# MEDIO FÍSICO > Embalses > Embalses - General >  WWF consigue que se proyecte la demolición de más de 20 presas en España

## cynodon

Hola. Acabo de ver el siguiente artículo http://www.wwf.es/noticias/sala_de_p...?uNewsID=14080 , que creo puede ser de interés general. En dicha pag hay un PDF con el listado de las "presas en demolición".

----------


## riodelolvido

Bueno, si el motivo por el que se crearon ha desaparecido, puede plantearse. Ahora bien, es necesario hacer un estudio mediambiental serio e independiente, porque en la mayoría de los casos los embalses han creado un ecosistema muy rico, más que con el cauce "liberado"

----------


## jasg555

Hombre, esas de presas, las de Cuenca las conozco, y no tienen ahora función ninguna, pero impiden la migración de las poblaciones autóctonas para frezar.
Lo cual es una razón suficiente (sumado a su inutilidad actual)para su demolición.
La del afluente del Ibor es un caso clarísimo. El río viejas, aporta al Ibor una cantidad importantísima de agua, y la presa evita el remonte del barbo para la freza. La boga queda ya de manera testimonial debido a los depredadores alóctonos y a la contaminación. Pero la demolición de la presa contribuiría bastante a su recuperación.

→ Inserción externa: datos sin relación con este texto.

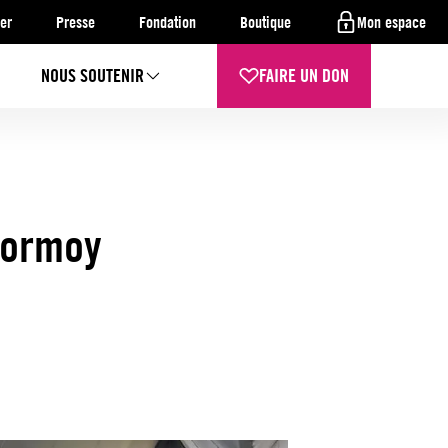
er
Presse
Fondation
Boutique
Mon espace
NOUS SOUTENIR
FAIRE UN DON
-Dormoy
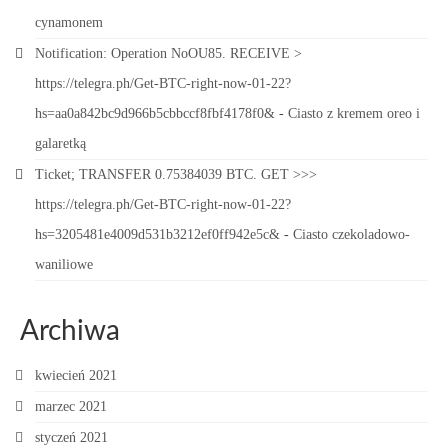
cynamonem
Notification: Operation NoOU85. RECEIVE >
https://telegra.ph/Get-BTC-right-now-01-22?
hs=aa0a842bc9d966b5cbbccf8fbf4178f0&
-
Ciasto z kremem oreo i
galaretką
Ticket; TRANSFER 0.75384039 BTC. GET >>>
https://telegra.ph/Get-BTC-right-now-01-22?
hs=3205481e4009d531b3212ef0ff942e5c&
-
Ciasto czekoladowo-
waniliowe
Archiwa
kwiecień 2021
marzec 2021
styczeń 2021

No hay que olvidar que el Ibor es uno de los ríos afluente del Tajo sin regulación. No me gusta nombrarlo mucho por si lo gafo. Pero desde el punto de vista ambiental se debería de proteger como la catedral de Burgos si fuera un monumento.

----------


## Salut

A mi me preocupa la posible pérdida de patrimonio hidráulico, como sería el caso de la presa que quieren demoler en el Río Mundo (si es la que creo que es).

Vamos, hay que pensar en un equilibrio entre el respeto al medio ambiente y el respeto a nuestra historia.

La mayoría de las represas tendran escaso o nulo valor histórico-artístico. No obstante, hay casos muy especiales que se tienen que preservar -siempre que el impacto ambiental no sea crítico-.

----------


## Salut

Ha salido la noticia en el Telediario:

http://www.rtve.es/mediateca/videos/...o/718924.shtml

----------